TASK DESCRIPTION>
Retype the records below exactly as they stand, omitting the pictures.

(Collected data)
○ ○ ○ ○ ○ ○ ○
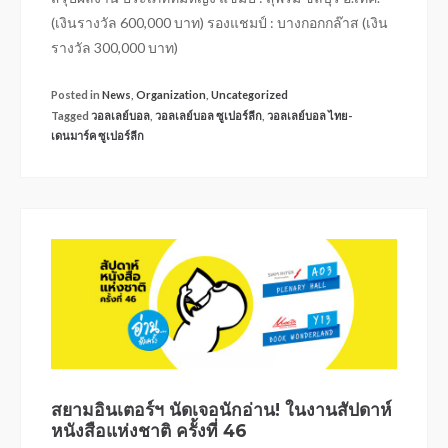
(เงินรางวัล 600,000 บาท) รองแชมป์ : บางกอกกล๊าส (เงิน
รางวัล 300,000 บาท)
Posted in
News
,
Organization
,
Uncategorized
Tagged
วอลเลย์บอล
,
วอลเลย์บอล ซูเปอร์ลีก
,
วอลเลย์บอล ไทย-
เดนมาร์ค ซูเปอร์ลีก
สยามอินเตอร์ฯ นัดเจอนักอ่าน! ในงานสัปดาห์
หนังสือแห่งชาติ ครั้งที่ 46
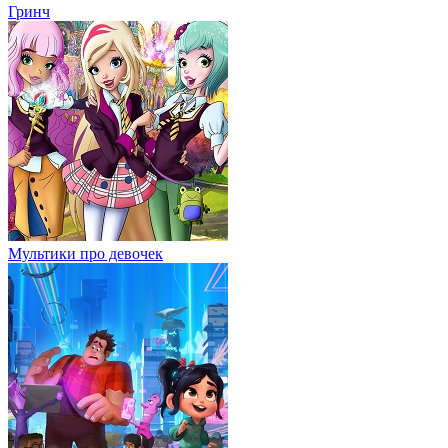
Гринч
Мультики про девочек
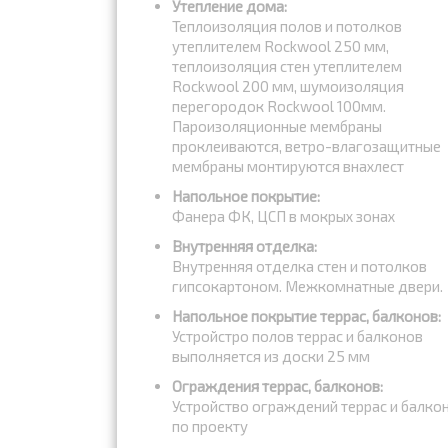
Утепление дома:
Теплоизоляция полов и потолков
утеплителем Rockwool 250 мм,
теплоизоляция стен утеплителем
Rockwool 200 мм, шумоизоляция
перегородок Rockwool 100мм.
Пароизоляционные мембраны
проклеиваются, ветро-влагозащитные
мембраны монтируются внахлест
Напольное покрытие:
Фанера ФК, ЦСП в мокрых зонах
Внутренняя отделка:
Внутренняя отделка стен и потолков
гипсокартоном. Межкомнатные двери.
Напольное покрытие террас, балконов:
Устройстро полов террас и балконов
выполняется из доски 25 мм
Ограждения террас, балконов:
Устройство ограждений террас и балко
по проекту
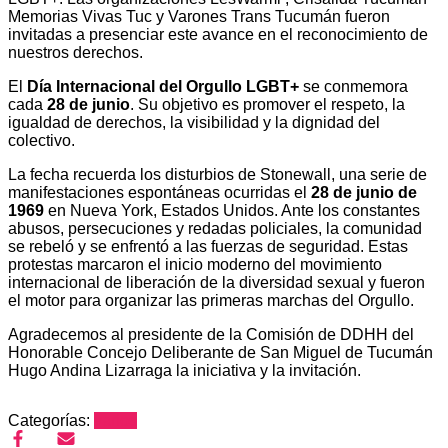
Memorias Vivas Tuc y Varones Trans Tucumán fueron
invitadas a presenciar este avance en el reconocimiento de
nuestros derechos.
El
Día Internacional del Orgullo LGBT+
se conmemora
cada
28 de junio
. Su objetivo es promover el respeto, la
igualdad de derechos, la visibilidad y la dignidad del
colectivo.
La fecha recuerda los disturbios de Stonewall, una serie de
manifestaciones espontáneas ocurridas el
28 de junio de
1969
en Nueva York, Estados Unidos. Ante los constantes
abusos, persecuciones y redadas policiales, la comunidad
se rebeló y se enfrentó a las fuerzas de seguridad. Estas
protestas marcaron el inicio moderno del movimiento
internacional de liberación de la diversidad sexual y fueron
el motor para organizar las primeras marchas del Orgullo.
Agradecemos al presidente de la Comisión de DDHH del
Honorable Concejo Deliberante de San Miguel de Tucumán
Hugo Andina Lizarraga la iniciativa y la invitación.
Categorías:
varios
○ ○ ○ ○ ○ ○ ○
EXERCISE SOLUTION>
(เงินรางวัล 600,000 บาท) รองแชมป์ : บางกอกกล๊าส (เงิน
รางวัล 300,000 บาท)
Posted in
News
,
Organization
,
Uncategorized
Tagged
วอลเลย์บอล
,
วอลเลย์บอล ซูเปอร์ลีก
,
วอลเลย์บอล ไทย-
เดนมาร์ค ซูเปอร์ลีก
สยามอินเตอร์ฯ นัดเจอนักอ่าน! ในงานสัปดาห์
หนังสือแห่งชาติ ครั้งที่ 46
Гринч
Мультики про девочек
Утепление дома:
Теплоизоляция полов и потолков
утеплителем Rockwool 250 мм,
теплоизоляция стен утеплителем
Rockwool 200 мм, шумоизоляция
перегородок Rockwool 100мм.
Пароизоляционные мембраны
проклеиваются, ветро-влагозащитные
мембраны монтируются внахлест
Напольное покрытие:
Фанера ФК, ЦСП в мокрых зонах
Внутренняя отделка:
Внутренняя отделка стен и потолков
гипсокартоном. Межкомнатные двери.
Напольное покрытие террас, балконов:
Устройстро полов террас и балконов
выполняется из доски 25 мм
Ограждения террас, балконов:
Устройство ограждений террас и балко
по проекту
Memorias Vivas Tuc y Varones Trans Tucumán fueron
invitadas a presenciar este avance en el reconocimiento de
nuestros derechos.
El
Día Internacional del Orgullo LGBT+
se conmemora
cada
28 de junio
. Su objetivo es promover el respeto, la
igualdad de derechos, la visibilidad y la dignidad del
colectivo.
La fecha recuerda los disturbios de Stonewall, una serie de
manifestaciones espontáneas ocurridas el
28 de junio de
1969
en Nueva York, Estados Unidos. Ante los constantes
abusos, persecuciones y redadas policiales, la comunidad
se rebeló y se enfrentó a las fuerzas de seguridad. Estas
protestas marcaron el inicio moderno del movimiento
internacional de liberación de la diversidad sexual y fueron
el motor para organizar las primeras marchas del Orgullo.
Agradecemos al presidente de la Comisión de DDHH del
Honorable Concejo Deliberante de San Miguel de Tucumán
Hugo Andina Lizarraga la iniciativa y la invitación.
Categorías:
varios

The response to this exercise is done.